Ebul Hasan Takiyudin Ali ibn
Abdil Kafi Es-Subki (ö. 756), Vesîyye sûresinde En-Nevevî'nin
"Menhâc" şerhinde İbn Arabi hakkında şöyle demiştir:
"İbn Arabi, İbn Seb'in,
El-Kutb el-Kuveynî, El-Efif et-Tilmisani gibi son dönem mutasavvıflara gelince,
bunlar cahil ve sapkın insanlardır ve İslam yolundan çıkmaktadırlar." )

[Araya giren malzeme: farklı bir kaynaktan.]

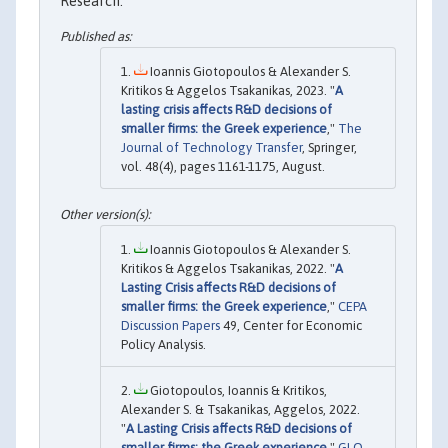
Research.
Ioannis Giotopoulos & Alexander S.
Kritikos & Aggelos Tsakanikas, 2023. "
A
lasting crisis affects R&D decisions of
smaller firms: the Greek experience
,"
The
Journal of Technology Transfer
, Springer,
vol. 48(4), pages 1161-1175, August.
Ioannis Giotopoulos & Alexander S.
Kritikos & Aggelos Tsakanikas, 2022. "
A
Lasting Crisis affects R&D decisions of
smaller firms: the Greek experience
,"
CEPA
Discussion Papers
49, Center for Economic
Policy Analysis.
Giotopoulos, Ioannis & Kritikos,
Alexander S. & Tsakanikas, Aggelos, 2022.
"
A Lasting Crisis affects R&D decisions of
smaller firms: the Greek experience
,"
GLO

Peki alimlerin yolu hakkında ne söyleyebiliriz?"
Kaynaklar: "Al-Aqd
Ath-Thameen" v 2 s 187, "Tenbih Al-Ghabee" s 143, "Al-Qawl
Al-Munabi", Es-Sakhawi (El Yazması), Ash-'in "Mughni Al-Muh tac
" Shirbini ve diğerleri
Aynı sayfada es-Sekhavi'nin
"El-Kavlu'l-Münebbi" adlı eserinde es-Sübki'nin ibn Arabi'ye karşı
bir uyarı mektubu bulunduğunu söylediği de söylenmektedir.
Ve es-Sübki, "Sabab
el-İnkifaf 'an Kayraatil Keşahf" başlıklı cüz'ünde şöyle demiştir:
"İbni Arabi'nin konuşmasına gelince, o hiç okunmamalı, daha ziyade
karanlıkta bırakılmalı ve biraz iyi olmalıdır. "Futuhat"ta var,
içindeki bütün çirkinliklerle birlikte diğer (kitaplar) onunla yetiniyor,
dolayısıyla onu düşünmeye gerek yok ve kaç gündür bu kitap ve onun hakkında
sayfalarca yazı yazıyorum. (Onun hakkında) soranların sorularına onun durumunu
göstermek için "el-Fusus" kitabını okuyun."
Aynı kitabın 380-381.
sayfalarında Es-Sakhawi'nin "Al-Qawl Al-Munbi" adlı eserinde, Taki
Al-Fasi'nin "At-Tahzir An-Nebeeh" adlı eserinden ibn'in kitaplarını
okuduğunu yazdığı söylenmektedir. Arabi bir kereden fazla yakılacaktı ve Takiuddin
es-Subki'nin oğlu Ebu Hamid Bahaudin Ahmed ibn 'Ali ibn AbdilKafi de
Mısır'daki medresesinde ibn Arabi'nin kitaplarını birçok kez yakacaktı.
Al-Baqa'i "Tenbih
Al-Ghabi" s. 143'te Ahmed ibn 'Ali ibn Abdil Kafi'nin ibn 'Arabi'nin
kitaplarını yakacağından da bahsetti.
Kitaptan alınmıştır:
Maktabah Ahlul Athar, Kuveyt tarafından yayınlanan Daghash ibn Shabeeb ibn
Daghash Al-Ajmi'nin "Ibn 'Arabi, Aqidatuhu wa Maqif Al-Ulama minhu"
s. 367'si
Allah, Peygamber Efendimiz (salla’llâhü
aleyhi ve sellem)'e, onun ailesine ve ashabına salat ve selam eylesin!
Not: Bazen Büyük Dosyaları tarayıcı açmayabilir...İndirerek okumaya Çalışınız.